Recorded data:
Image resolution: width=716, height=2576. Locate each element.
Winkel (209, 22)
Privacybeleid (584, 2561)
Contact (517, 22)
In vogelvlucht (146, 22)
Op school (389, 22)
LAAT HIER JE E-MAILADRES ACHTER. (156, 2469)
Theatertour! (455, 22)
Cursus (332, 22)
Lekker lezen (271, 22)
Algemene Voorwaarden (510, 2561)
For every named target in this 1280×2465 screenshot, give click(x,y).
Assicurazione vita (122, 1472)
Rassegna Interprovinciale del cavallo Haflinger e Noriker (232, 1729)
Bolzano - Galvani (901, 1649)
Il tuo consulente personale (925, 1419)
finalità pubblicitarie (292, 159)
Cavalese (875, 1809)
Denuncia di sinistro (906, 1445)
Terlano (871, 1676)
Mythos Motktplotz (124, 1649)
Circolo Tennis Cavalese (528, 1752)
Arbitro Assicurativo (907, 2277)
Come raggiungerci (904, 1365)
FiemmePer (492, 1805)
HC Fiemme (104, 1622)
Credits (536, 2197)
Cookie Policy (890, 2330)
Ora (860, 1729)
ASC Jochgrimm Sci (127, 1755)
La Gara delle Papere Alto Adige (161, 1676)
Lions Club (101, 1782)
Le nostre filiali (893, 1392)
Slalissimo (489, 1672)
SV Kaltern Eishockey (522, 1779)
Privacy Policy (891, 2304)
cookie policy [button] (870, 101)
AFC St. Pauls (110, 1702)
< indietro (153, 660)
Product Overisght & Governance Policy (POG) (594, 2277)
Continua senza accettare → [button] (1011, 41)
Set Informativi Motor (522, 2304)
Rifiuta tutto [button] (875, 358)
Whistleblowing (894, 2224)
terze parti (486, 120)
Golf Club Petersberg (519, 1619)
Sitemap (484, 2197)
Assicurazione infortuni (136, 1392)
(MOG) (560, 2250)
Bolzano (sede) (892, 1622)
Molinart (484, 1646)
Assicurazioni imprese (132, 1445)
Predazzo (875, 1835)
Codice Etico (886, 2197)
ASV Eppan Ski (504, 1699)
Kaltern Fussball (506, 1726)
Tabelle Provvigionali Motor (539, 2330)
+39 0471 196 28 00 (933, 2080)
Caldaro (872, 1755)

Description of the task: Scanning the data above, copy out every line where "Assicurazione" is found.

Output below:
Assicurazione vita (122, 1472)
Assicurazione infortuni (136, 1392)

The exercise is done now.